Hello everyone. I just got a new 811 because my previous was stolen. My previous 811 worked like a champ but this one seems to have a problem. When I do the Initial check switch everything comes back okay. However when I leave this area, I select that "yes" i have the dish locked into place etc. The receiver then acquires the satellite signal and starts to "search for information". I tried restarting several times but then decided to just wait longer. I left it at this point last night before I went to sleep and this morning it was still on it this morning. Not sure what's going on.

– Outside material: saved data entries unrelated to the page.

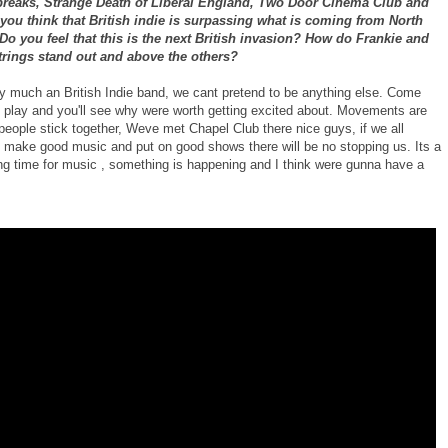
breaks, Strange Death of Liberal England, Two Door Cinema Club and
you think that British indie is surpassing what is coming from North
o you feel that this is the next British invasion? How do Frankie and
trings stand out and above the others?
y much an British Indie band, we cant pretend to be anything else. Come
 play and you'll see why were worth getting excited about. Movements are
 people stick together, Weve met Chapel Club there nice guys, if we all
o make good music and put on good shows there will be no stopping us. Its a
ing time for music , something is happening and I think were gunna have a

Also, when I called Tech support they had me just hit the ViewTV button after the checkswitch came back and I was able to get TV. The problem was that the receiver was only getting my HD channels and it was having alot of blurring periodically....and I couldn't get closed captioning turned off...

Please HELP


----------



## Jason Nipp (Jun 10, 2004)

You can try dumping your receiver NVRam. But Your saying your whole subscription isn't present, which kinda leads me to believe it is not fully locked on all transponders that it needs. You can also call ATSR and ask for a subscription refresh hit.

Closed Captioning? Which 811 connection type are you using for this TV? If your using S-Video or Composite the Closed Captioning (CC) is a 608CC mode pass-thru, in which your TV is decoding the 608CC. Otherwise if you are using YPrPb or DVI then you are seeing 708CC Mode which is being delivered/decoded by the 811. In the Menu go to CC and toggle to off. If that doesn't work pull the power plug for a 10 minutes and try again. Beyond that I suggest pursuing an exchange.

Blurriness? This is unusual, if a power plug reboot doesn't correct and your Menu 6-1-5 settings are all correct and your connections are good I would pursue an exchange.


Jason


----------



## jchigg20000 (Oct 6, 2006)

Thanks for the reply!! I will try all of these things


----------